On the upside, they’ve pretty much got the ability to track you everywhere already. So there’s not much privacy left to give up.

DEMOCRACY DIES IN KOWTOWING: In an article headlined “Iran blocks Instagram and Telegram apps, warns protesters will ‘pay the price’ for unrest,” the Washington Post’s Erin Cunningham goes on to describe Iranian President Hassan Rouhani as “moderate:”

From the capital, Tehran, to Kermanshah in the west and the holy city of Qom in the north, Iranians defied police to vent frustration against a government that allows limited space for political dissent.

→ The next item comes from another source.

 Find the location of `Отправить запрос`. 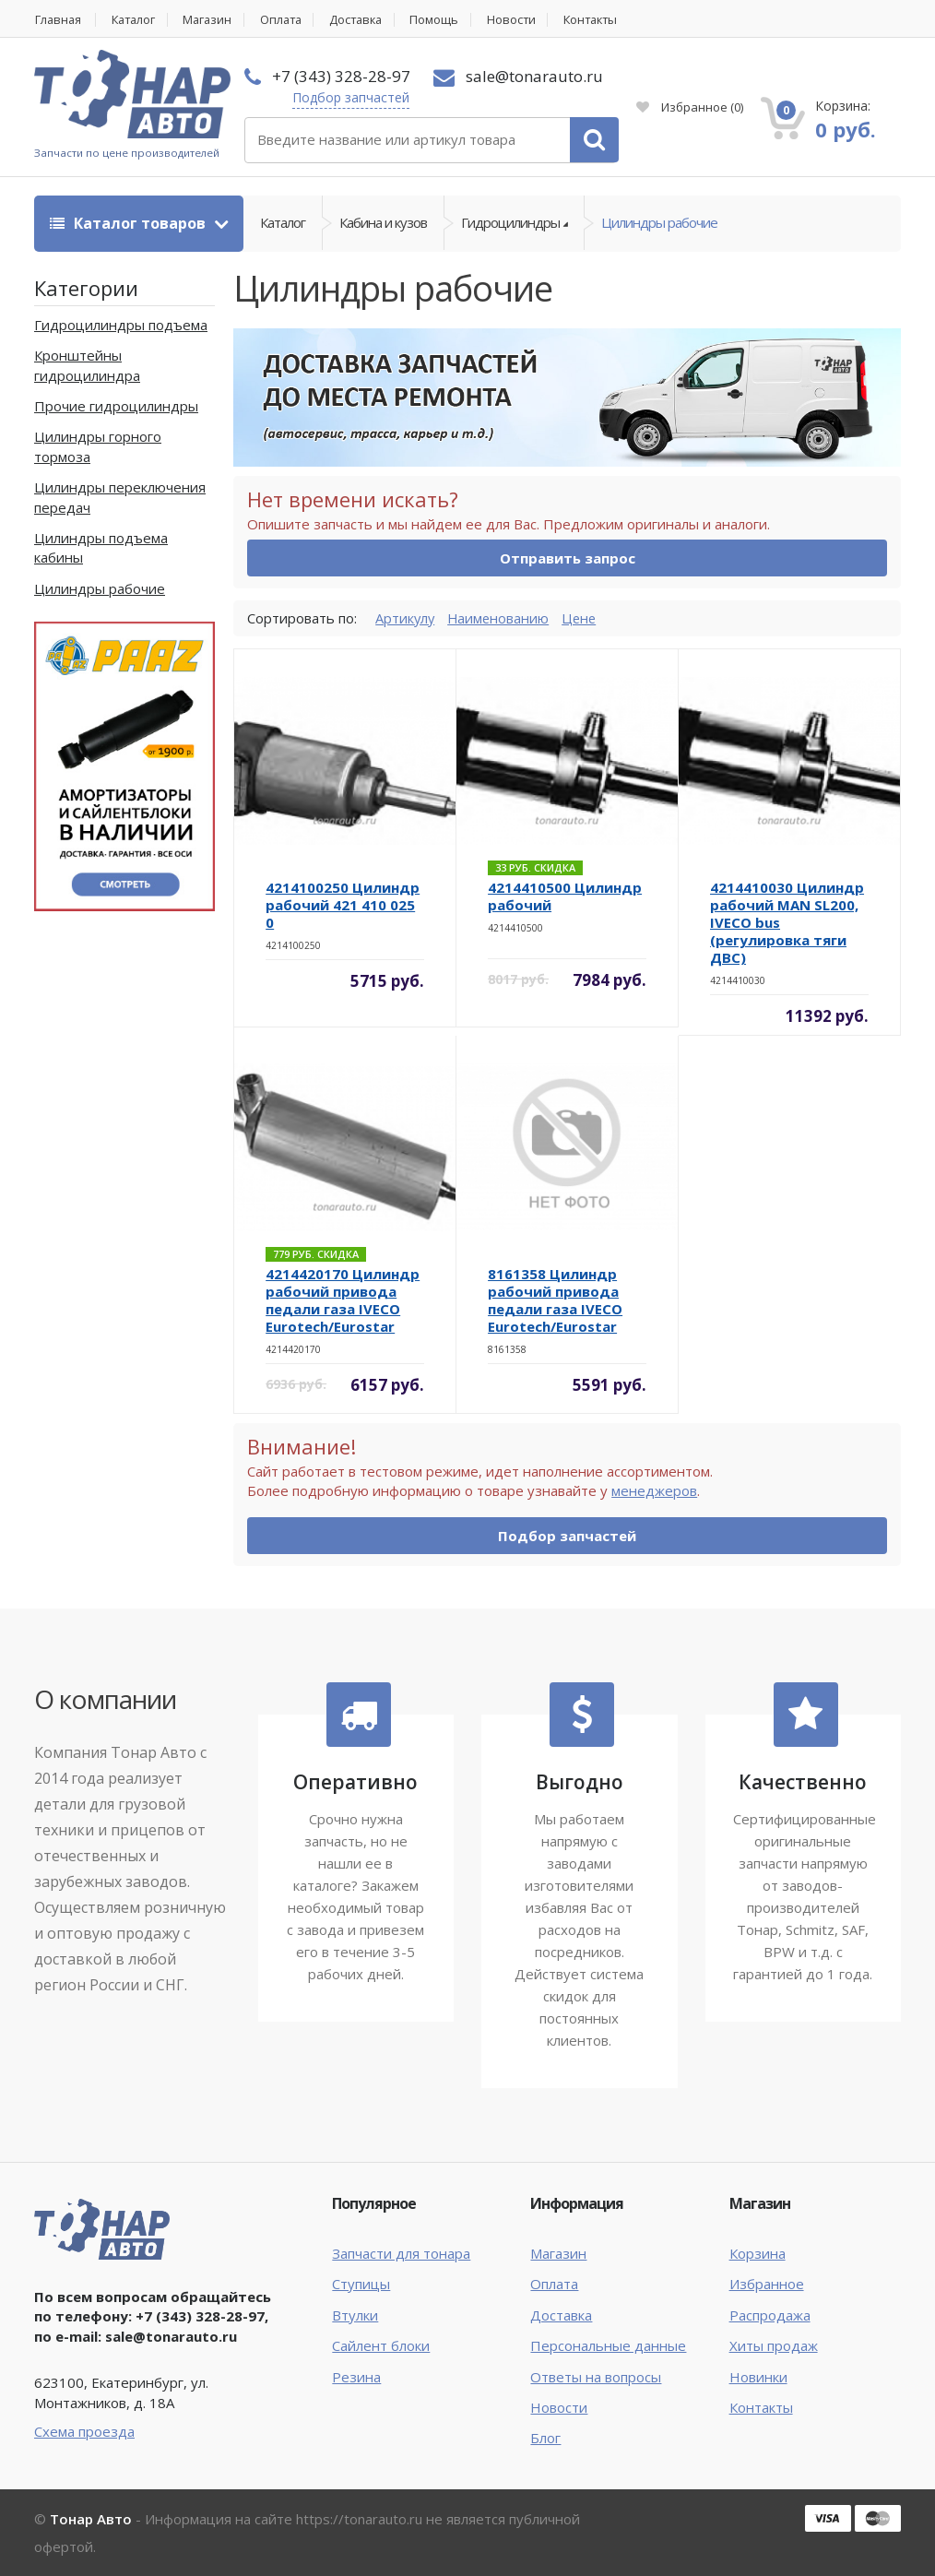

Отправить запрос is located at coordinates (567, 559).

Rouhani called on protesters to refrain from violence and damaging government property. After a night of escalating unrest saw attacks on government buildings and violent confrontations with police, the moderate president, reelected to a second term in May, took a conciliatory tone.

In stunning scenes, Iranian protesters chanted “Death to the dictator!” as they tore down posters of supreme leader Ayatollah Ali Khamenei, who holds absolute authority in Iran. Public criticism of Khamenei is generally taboo.

Omri Ceren of the Israel Project has screen shots of additional examples of such journalistic “moderation” and asks, “How many Iranians does the Iranian govt have to shoot in the streets before journalists stop calling that govt & president ‘moderate’?”

Just think of the media as still being Democratic activists with bylines who are still part of Ben Rhodes’ blob, and it all makes sense.

ONE LESS BRICK IN THE WALL: “Islam has brought nothing but misery to Iran. Perhaps it’s time for Iran to try something different,” Michael Walsh writes.

Read the whole thing.

CRY HAVOC, AND UNLEASH THE TUBAS OF WAR! War Tubas: The strange history of listening for approaching aircraft before radar.

Japanese Emperor Hirohito inspects acoustic locators, aka “war tubas,” used to listen for incoming aircraft, in a pre-WWII photo.

(Found via Jonah Goldberg, who is busy “Trying to figure out what the ‘war tuba’ analogue for ‘gaydar’ would be.”)

BREAKING: DID HOUSTON POLICE THWART A POSSIBLE MASS SHOOTING? “Details are sketchy as the only information made available thus far comes from early news reports but Houston police arrested a man, and when they searched his hotel room, they found the makings of a possible disaster.”

JANE THE ACTUARY: I’m sorry, but “aging in place” is still is a piece of *@!%. The Insta-Mother-in-Law moved out of her solo apartment and into an “Independent Living Facility” over a decade ago, and it was a really good move for her. It’s different for different people, of course, but we tend to push one-size-fits-all policy solutions. Well, for certain values of “we,” anyway.

HOLLYWOOD ENDING: Five Movies that Flopped Hard in 2017.

As William Goldman once noted, “Every Oscar night you look back and realize that last year was the worst year in the history of Hollywood.”